After qualifying for this years’ Masters golf tournament, Kuehne, of the appropriately named Irving, Texas-based Double Eagle Capital Management, said he hoped to make the cut for “the working man” at the Augusta National Golf Club.
He may not be the quintessential “working man,” and he’s certainly no stranger to the upper echelons of the golf world. Kuehne runs his own hedge fund firm, has a pair of golf professionals as siblings (one of whom is dating tennis champion Venus Williams) and roomed with Phil Mickelson in college. Fourteen years ago, he went toe-to-tie with Tiger Woods and enjoyed the support of Dallas Cowboys quarterback Tony Romo during his surprisingly strong showing at this tournament.

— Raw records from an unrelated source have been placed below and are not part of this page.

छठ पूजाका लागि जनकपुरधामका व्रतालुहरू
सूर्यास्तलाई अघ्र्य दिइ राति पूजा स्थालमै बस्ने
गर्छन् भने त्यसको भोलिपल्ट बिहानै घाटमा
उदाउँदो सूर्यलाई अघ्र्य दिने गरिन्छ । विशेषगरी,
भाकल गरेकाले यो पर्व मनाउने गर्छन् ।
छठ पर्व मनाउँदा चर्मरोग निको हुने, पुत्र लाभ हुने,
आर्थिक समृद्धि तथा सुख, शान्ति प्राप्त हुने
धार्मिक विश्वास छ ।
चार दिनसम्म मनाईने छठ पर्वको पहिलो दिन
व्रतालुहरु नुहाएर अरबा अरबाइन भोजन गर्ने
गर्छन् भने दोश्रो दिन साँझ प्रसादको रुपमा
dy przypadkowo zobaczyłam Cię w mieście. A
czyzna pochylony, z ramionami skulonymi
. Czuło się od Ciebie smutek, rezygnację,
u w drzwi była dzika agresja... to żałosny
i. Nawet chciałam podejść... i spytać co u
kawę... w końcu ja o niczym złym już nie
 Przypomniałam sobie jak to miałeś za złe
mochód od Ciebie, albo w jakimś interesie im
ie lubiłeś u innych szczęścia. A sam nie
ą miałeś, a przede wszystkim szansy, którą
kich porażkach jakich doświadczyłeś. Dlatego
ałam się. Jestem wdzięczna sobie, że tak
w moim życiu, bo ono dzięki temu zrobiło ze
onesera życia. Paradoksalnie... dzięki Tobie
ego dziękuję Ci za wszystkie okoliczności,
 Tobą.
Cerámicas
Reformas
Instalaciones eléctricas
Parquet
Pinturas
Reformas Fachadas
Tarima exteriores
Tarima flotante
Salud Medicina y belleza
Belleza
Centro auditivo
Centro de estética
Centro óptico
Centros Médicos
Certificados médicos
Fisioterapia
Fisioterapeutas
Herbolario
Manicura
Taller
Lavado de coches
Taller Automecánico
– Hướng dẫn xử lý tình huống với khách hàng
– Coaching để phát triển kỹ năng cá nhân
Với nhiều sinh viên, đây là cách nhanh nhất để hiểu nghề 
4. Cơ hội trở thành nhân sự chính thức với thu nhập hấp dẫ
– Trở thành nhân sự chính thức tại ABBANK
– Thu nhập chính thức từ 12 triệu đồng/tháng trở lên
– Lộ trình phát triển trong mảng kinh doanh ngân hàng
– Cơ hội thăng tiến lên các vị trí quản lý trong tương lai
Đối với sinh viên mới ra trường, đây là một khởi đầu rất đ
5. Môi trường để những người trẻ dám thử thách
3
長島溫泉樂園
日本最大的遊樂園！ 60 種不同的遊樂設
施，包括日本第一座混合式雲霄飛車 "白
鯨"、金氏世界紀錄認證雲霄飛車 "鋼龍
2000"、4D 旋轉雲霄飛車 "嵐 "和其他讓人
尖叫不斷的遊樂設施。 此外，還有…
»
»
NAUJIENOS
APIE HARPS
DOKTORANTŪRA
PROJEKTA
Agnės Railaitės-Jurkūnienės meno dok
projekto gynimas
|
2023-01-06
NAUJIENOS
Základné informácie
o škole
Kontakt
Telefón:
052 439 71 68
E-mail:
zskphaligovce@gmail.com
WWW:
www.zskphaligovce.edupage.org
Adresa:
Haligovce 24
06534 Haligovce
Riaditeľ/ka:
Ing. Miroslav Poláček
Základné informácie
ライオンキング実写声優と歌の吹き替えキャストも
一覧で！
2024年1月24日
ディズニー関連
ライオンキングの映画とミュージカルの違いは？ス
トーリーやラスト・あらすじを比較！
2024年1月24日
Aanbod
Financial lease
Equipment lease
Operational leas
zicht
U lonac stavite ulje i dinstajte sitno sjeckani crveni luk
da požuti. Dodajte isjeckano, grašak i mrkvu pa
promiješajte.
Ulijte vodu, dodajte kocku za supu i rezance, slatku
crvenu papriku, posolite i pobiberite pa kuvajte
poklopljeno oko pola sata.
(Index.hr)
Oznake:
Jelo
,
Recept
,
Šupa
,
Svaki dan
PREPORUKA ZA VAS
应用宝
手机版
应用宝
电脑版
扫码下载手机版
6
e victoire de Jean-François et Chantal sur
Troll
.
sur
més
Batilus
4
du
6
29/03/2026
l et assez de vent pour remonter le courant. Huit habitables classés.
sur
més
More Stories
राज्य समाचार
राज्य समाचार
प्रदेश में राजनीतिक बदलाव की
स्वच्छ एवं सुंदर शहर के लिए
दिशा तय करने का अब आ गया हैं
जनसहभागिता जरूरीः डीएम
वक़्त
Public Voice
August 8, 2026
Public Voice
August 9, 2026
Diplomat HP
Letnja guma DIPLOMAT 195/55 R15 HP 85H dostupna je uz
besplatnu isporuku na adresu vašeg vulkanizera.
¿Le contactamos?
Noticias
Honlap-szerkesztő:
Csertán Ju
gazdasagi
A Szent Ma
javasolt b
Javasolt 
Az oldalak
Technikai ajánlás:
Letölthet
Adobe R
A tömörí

Still, when the hedge fund industry’s representative to the first of golf’s major championship shanked his shot on the 16th hole on Friday (and followed it up by bouncing his second shot off the head of a spectator), his hopes of making the cut—and playing with the big boys to determine the champion this weekend—fell by the wayside.
And after he missed the cut by three shots—he announced the Masters would be the last of his amateur career.
“It was a hell of a ride,” a tearful Kuehne said, “but I guess this is where the cowboy is supposed to ride away.”
Kuehne went into hedge funds after coming in second to Woods—who has won four Masters—at the 1994 U.S. Amateur Championship (Kuehne was actually beating Woods late into the tournament). Since then, he’s spent as much as $50,000 per year to play in golf tournaments, hoping to get back to Augusta (as U.S. Amateur runner-up, he played in the 1995 Masters, rooming with Woods).
“Unfortunately, I hit a shot like a working man probably should hit under those situations,” Kuehne told the Dallas Morning Call. “I let up for a brief moment, and I’m not good enough to let up for a brief moment.”